SUFFOLK, VA. -- With a major expansion in progress at its plant here, Hills Bros. Coffee Co. has some big ideas about altering its demitasse image.

"The biggest thing we needed to overcome here was just a general lack of coffee knowledge," said Charles Cortellini, manager of the plant.

When he junked plans for veterinary school to take a management position with Hills Bros. 14 years ago, he reassured his mother by telling her the company was the third-biggest coffee roaster in the country.

But he didn't tell his mother that Nos. 1 and 2 in the business had a combined 60 percent of the market compared with Hills Bros.'s 7 percent share.

Hills Bros. remains No. 3, trailing Maxwell House and Folgers. But Cortellini's company has nearly doubled its share of the domestic coffee market since 1976.

"They literally have been sneaking up on the two giants," said Richard Hanley, editor of World Coffee & Tea magazine.

In early 1988, Hills Bros. opened its new manufacturing plant in Suffolk's Industrial Park. Shortly afterward, the company's top officials flew in from their San Francisco headquarters to announce they would expand the plant's production capacity tenfold, to some 150 million pounds of coffee annually.

When the second phase brews into operation by early 1991, Hills Bros. will have spent $35 million on the Suffolk operation. The plant will be the largest in Hills Bros.' six-factory network and the most automated of its kind in the world.

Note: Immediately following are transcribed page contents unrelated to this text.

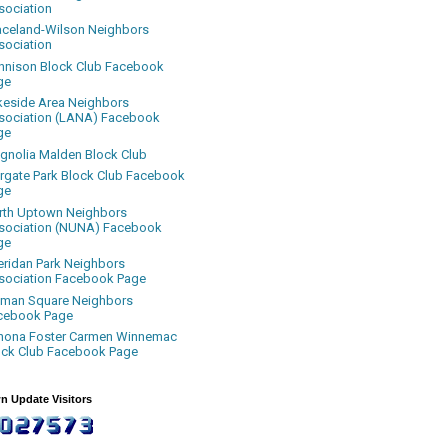
sociation
aceland-Wilson Neighbors
sociation
nnison Block Club Facebook
ge
keside Area Neighbors
sociation (LANA) Facebook
ge
gnolia Malden Block Club
rgate Park Block Club Facebook
ge
rth Uptown Neighbors
sociation (NUNA) Facebook
ge
eridan Park Neighbors
sociation Facebook Page
uman Square Neighbors
cebook Page
nona Foster Carmen Winnemac
ock Club Facebook Page
n Update Visitors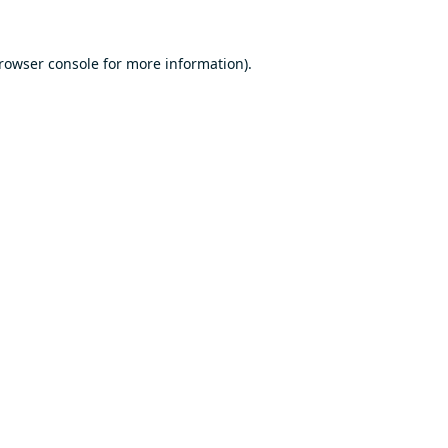
rowser console
for more information).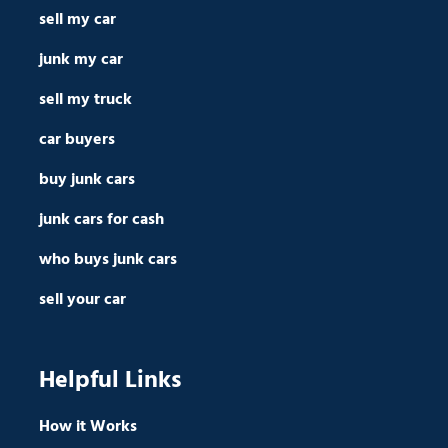
sell my car
junk my car
sell my truck
car buyers
buy junk cars
junk cars for cash
who buys junk cars
sell your car
Helpful Links
How it Works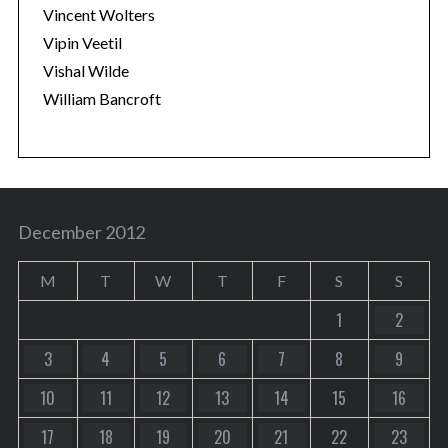
Vincent Wolters
Vipin Veetil
Vishal Wilde
William Bancroft
December 2012
M
T
W
T
F
S
S
1
2
3
4
5
6
7
8
9
10
11
12
13
14
15
16
17
18
19
20
21
22
23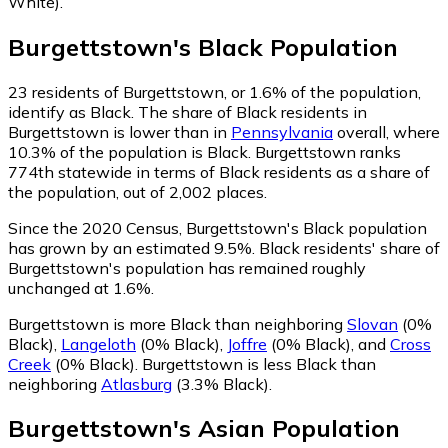
White)
.
Burgettstown
's
Black
Population
23
residents of Burgettstown, or 1.6% of the population,
identify as Black.
The share of Black residents in
Burgettstown is lower than in
Pennsylvania
overall, where
10.3% of the population is Black. Burgettstown ranks
774th statewide in terms of Black residents as a share of
the population, out of 2,002 places.
Since the 2020 Census, Burgettstown's Black population
has grown by an estimated 9.5%.
Black residents' share of
Burgettstown's population has remained roughly
unchanged at 1.6%.
Burgettstown is more Black than neighboring
Slovan
(0%
Black)
,
Langeloth
(0% Black)
,
Joffre
(0% Black)
,
and
Cross
Creek
(0% Black)
.
Burgettstown is less Black than
neighboring
Atlasburg
(3.3% Black)
.
Burgettstown
's
Asian
Population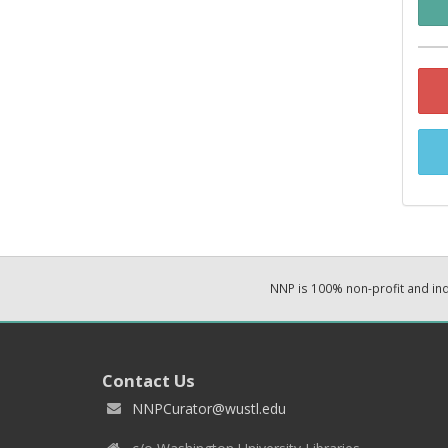
NNP is 100% non-profit and i
Contact Us
NNPCurator@wustl.edu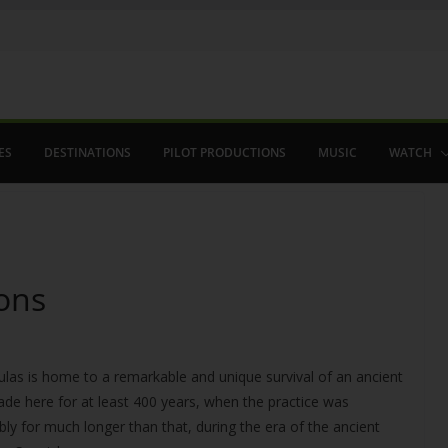
ES
DESTINATIONS
PILOT PRODUCTIONS
MUSIC
WATCH
ons
las is home to a remarkable and unique survival of an ancient
 made here for at least 400 years, when the practice was
bly for much longer than that, during the era of the ancient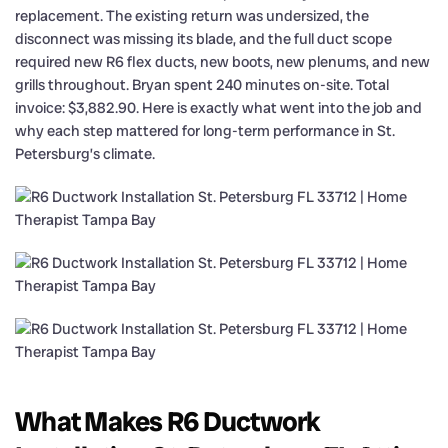
replacement. The existing return was undersized, the
disconnect was missing its blade, and the full duct scope
required new R6 flex ducts, new boots, new plenums, and new
grills throughout. Bryan spent 240 minutes on-site. Total
invoice: $3,882.90. Here is exactly what went into the job and
why each step mattered for long-term performance in St.
Petersburg’s climate.
What Makes R6 Ductwork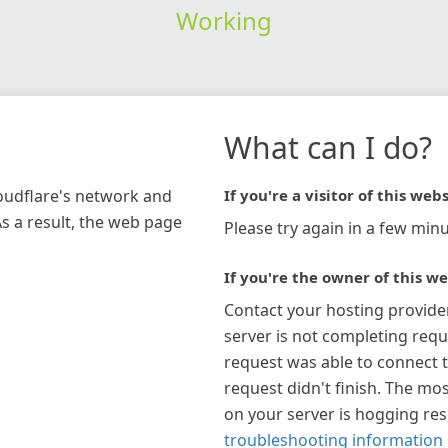
Working
What can I do?
loudflare's network and
If you're a visitor of this webs
As a result, the web page
Please try again in a few minu
If you're the owner of this we
Contact your hosting provide
server is not completing requ
request was able to connect t
request didn't finish. The mos
on your server is hogging re
troubleshooting information 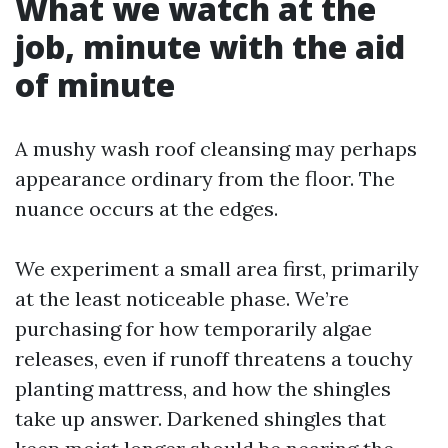
What we watch at the
job, minute with the aid
of minute
A mushy wash roof cleansing may perhaps
appearance ordinary from the floor. The
nuance occurs at the edges.
We experiment a small area first, primarily
at the least noticeable phase. We’re
purchasing for how temporarily algae
releases, even if runoff threatens a touchy
planting mattress, and how the shingles
take up answer. Darkened shingles that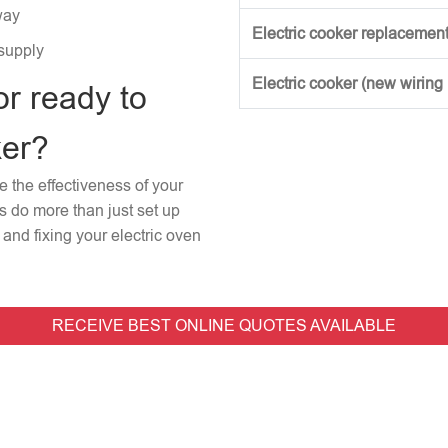
way
Electric cooker replacement
 supply
Electric cooker (new wiring
or ready to
ker?
re the effectiveness of your
rs do more than just set up
and fixing your electric oven
RECEIVE BEST ONLINE QUOTES AVAILABLE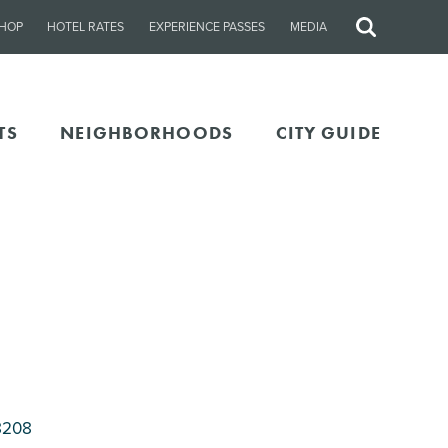
HOP
HOTEL RATES
EXPERIENCE PASSES
MEDIA
Site
Search
TS
NEIGHBORHOODS
CITY GUIDE
8208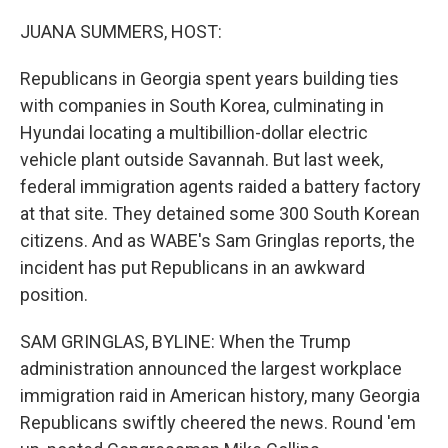
o
r
I
k
n
JUANA SUMMERS, HOST:
Republicans in Georgia spent years building ties
with companies in South Korea, culminating in
Hyundai locating a multibillion-dollar electric
vehicle plant outside Savannah. But last week,
federal immigration agents raided a battery factory
at that site. They detained some 300 South Korean
citizens. And as WABE's Sam Gringlas reports, the
incident has put Republicans in an awkward
position.
SAM GRINGLAS, BYLINE: When the Trump
administration announced the largest workplace
immigration raid in American history, many Georgia
Republicans swiftly cheered the news. Round 'em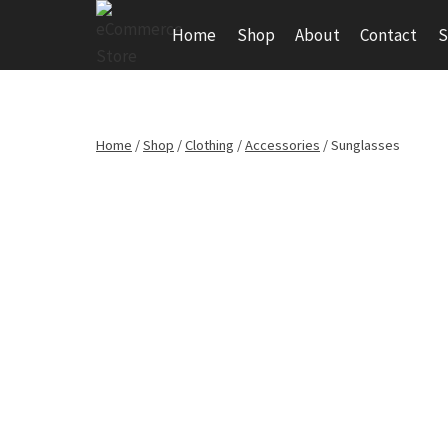
Skip
Home
Shop
About
Contact
S
to
content
Home
/
Shop
/
Clothing
/
Accessories
/
Sunglasses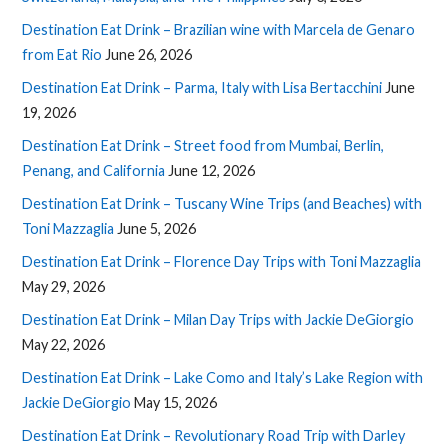
Destination Eat Drink – Brazilian wine with Marcela de Genaro
from Eat Rio
June 26, 2026
Destination Eat Drink – Parma, Italy with Lisa Bertacchini
June
19, 2026
Destination Eat Drink – Street food from Mumbai, Berlin,
Penang, and California
June 12, 2026
Destination Eat Drink – Tuscany Wine Trips (and Beaches) with
Toni Mazzaglia
June 5, 2026
Destination Eat Drink – Florence Day Trips with Toni Mazzaglia
May 29, 2026
Destination Eat Drink – Milan Day Trips with Jackie DeGiorgio
May 22, 2026
Destination Eat Drink – Lake Como and Italy’s Lake Region with
Jackie DeGiorgio
May 15, 2026
Destination Eat Drink – Revolutionary Road Trip with Darley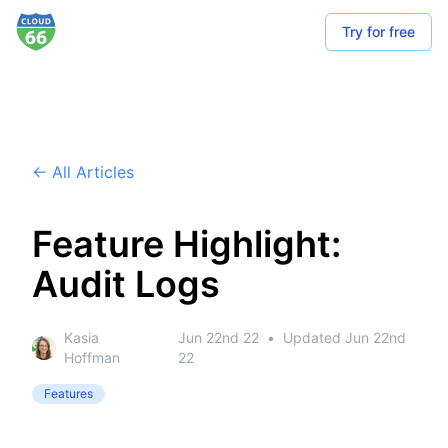
Try for free
← All Articles
Feature Highlight:
Audit Logs
Kasia
Jun 22nd 22
•
Updated
Jun 22nd
Hoffman
22
Features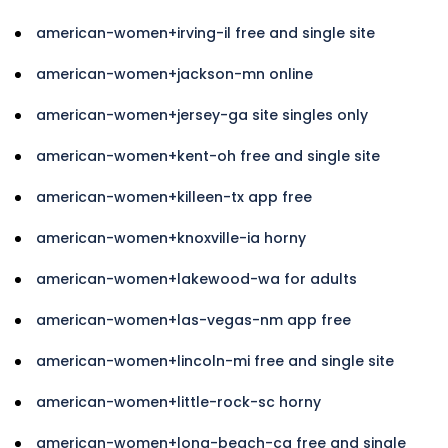
american-women+irving-il free and single site
american-women+jackson-mn online
american-women+jersey-ga site singles only
american-women+kent-oh free and single site
american-women+killeen-tx app free
american-women+knoxville-ia horny
american-women+lakewood-wa for adults
american-women+las-vegas-nm app free
american-women+lincoln-mi free and single site
american-women+little-rock-sc horny
american-women+long-beach-ca free and single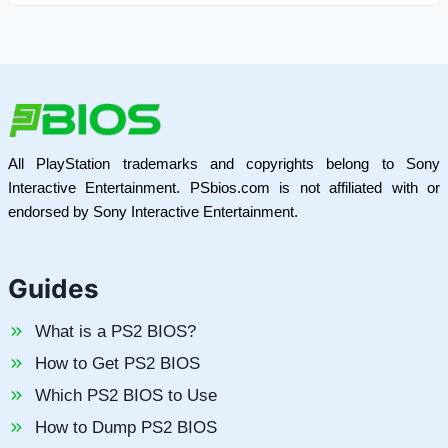
All PlayStation trademarks and copyrights belong to Sony
Interactive Entertainment. PSbios.com is not affiliated with or
endorsed by Sony Interactive Entertainment.
Guides
What is a PS2 BIOS?
How to Get PS2 BIOS
Which PS2 BIOS to Use
How to Dump PS2 BIOS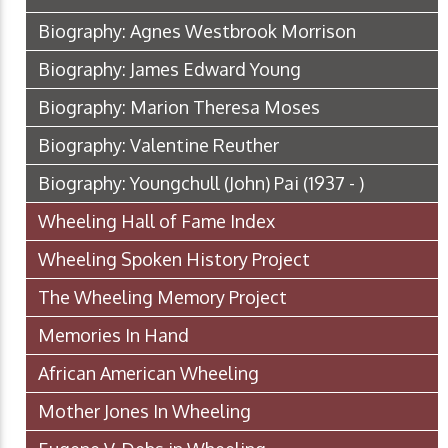
Biography: Agnes Westbrook Morrison
Biography: James Edward Young
Biography: Marion Theresa Moses
Biography: Valentine Reuther
Biography: Youngchull (John) Pai (1937 - )
Wheeling Hall of Fame Index
Wheeling Spoken History Project
The Wheeling Memory Project
Memories In Hand
African American Wheeling
Mother Jones In Wheeling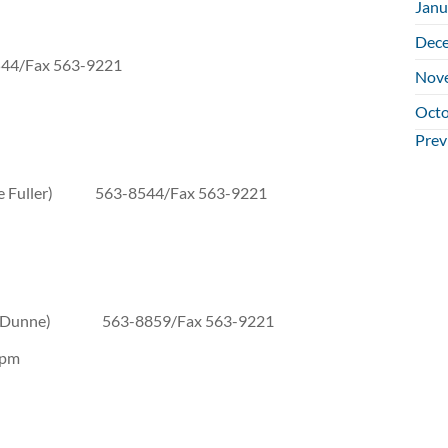
Janu
Dec
x 563-9221
Nov
Octo
Na
Prev
Kate Fuller) 563-8544/Fax 563-9221
nine Dunne) 563-8859/Fax 563-9221
 pm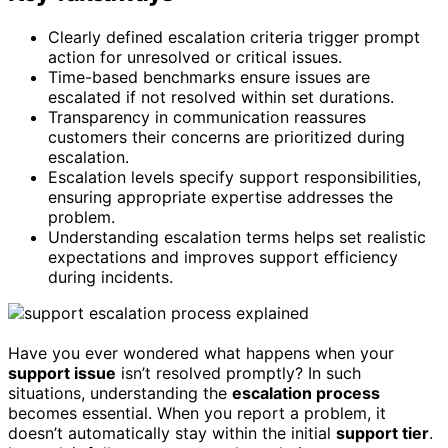
Clearly defined escalation criteria trigger prompt
action for unresolved or critical issues.
Time-based benchmarks ensure issues are
escalated if not resolved within set durations.
Transparency in communication reassures
customers their concerns are prioritized during
escalation.
Escalation levels specify support responsibilities,
ensuring appropriate expertise addresses the
problem.
Understanding escalation terms helps set realistic
expectations and improves support efficiency
during incidents.
Have you ever wondered what happens when your
support issue
isn’t resolved promptly? In such
situations, understanding the
escalation process
becomes essential. When you report a problem, it
doesn’t automatically stay within the initial
support tier
.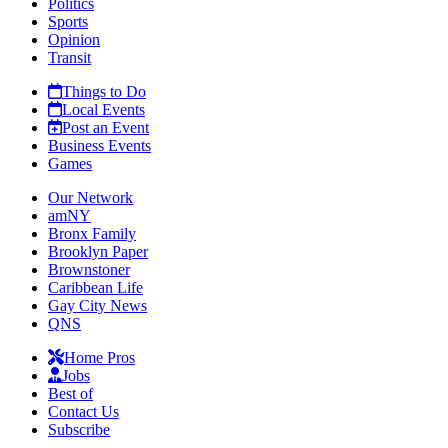
Politics
Sports
Opinion
Transit
Things to Do
Local Events
Post an Event
Business Events
Games
Our Network
amNY
Bronx Family
Brooklyn Paper
Brownstoner
Caribbean Life
Gay City News
QNS
Home Pros
Jobs
Best of
Contact Us
Subscribe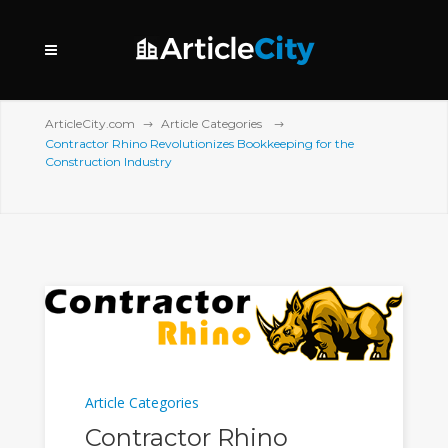
ArticleCity.com
Article Categories
Contractor Rhino Revolutionizes Bookkeeping for the
Construction Industry
Article Categories
Contractor Rhino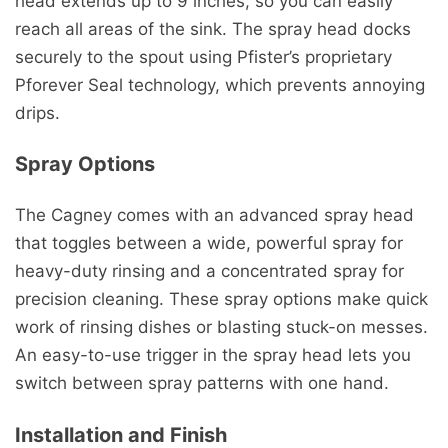
head extends up to 9 inches, so you can easily
reach all areas of the sink. The spray head docks
securely to the spout using Pfister’s proprietary
Pforever Seal technology, which prevents annoying
drips.
Spray Options
The Cagney comes with an advanced spray head
that toggles between a wide, powerful spray for
heavy-duty rinsing and a concentrated spray for
precision cleaning. These spray options make quick
work of rinsing dishes or blasting stuck-on messes.
An easy-to-use trigger in the spray head lets you
switch between spray patterns with one hand.
Installation and Finish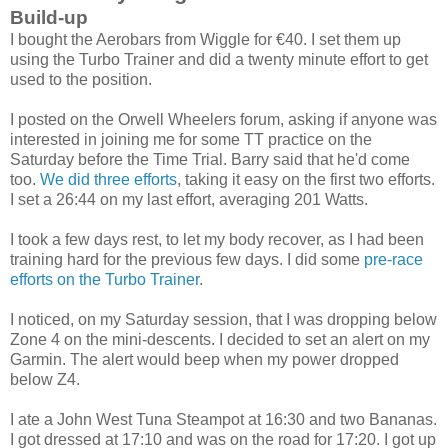
Build-up
I bought the Aerobars from Wiggle for €40. I set them up
using the Turbo Trainer and did a twenty minute effort to get
used to the position.
I posted on the Orwell Wheelers forum, asking if anyone was
interested in joining me for some TT practice on the
Saturday before the Time Trial. Barry said that he'd come
too.
We did three efforts
, taking it easy on the first two efforts.
I set a 26:44 on my last effort, averaging 201 Watts.
I took a few days rest, to let my body recover, as I had been
training hard for the previous few days. I did some
pre-race
efforts on the Turbo Trainer
.
I noticed, on my Saturday session, that I was dropping below
Zone 4 on the mini-descents. I decided to set an alert on my
Garmin. The alert would beep when my power dropped
below Z4.
I ate a John West Tuna Steampot at 16:30 and two Bananas.
I got dressed at 17:10 and was on the road for 17:20. I got up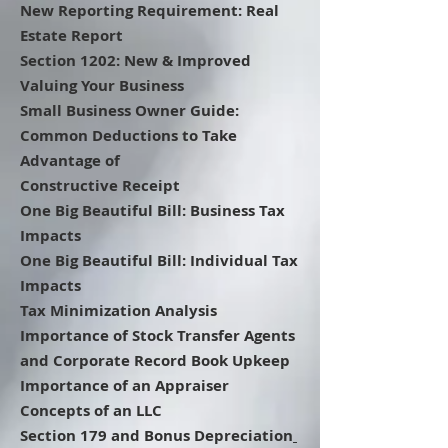
New Reporting Requirement: Real
Estate Report
Section 1202: New & Improved
Valuing Your Business
Small Business Owner Guide:
Common Deductions to Take
Advantage of
Constructive Receipt
One Big Beautiful Bill: Business Tax
Impacts
One Big Beautiful Bill: Individual Tax
Impacts
Tax Minimization Analysis
Importance of Stock Transfer Agents
and Corporate Record Book Upkeep
Importance of an Appraiser
Concepts of an LLC
Section 179 and Bonus Depreciation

Earlier in June, Hills Bros.'s parent, the Swiss-based Nestle S.A., said the company had done well enough to be given the management of Nestle's other domestic coffee brands, Nescafe and Taster's Choice.

As Tom Pirko, president of Bevmark Inc., a Los Angeles-based beverage-industry consulting company, said, "There's no question that the third leg on this stool ... is the one to watch."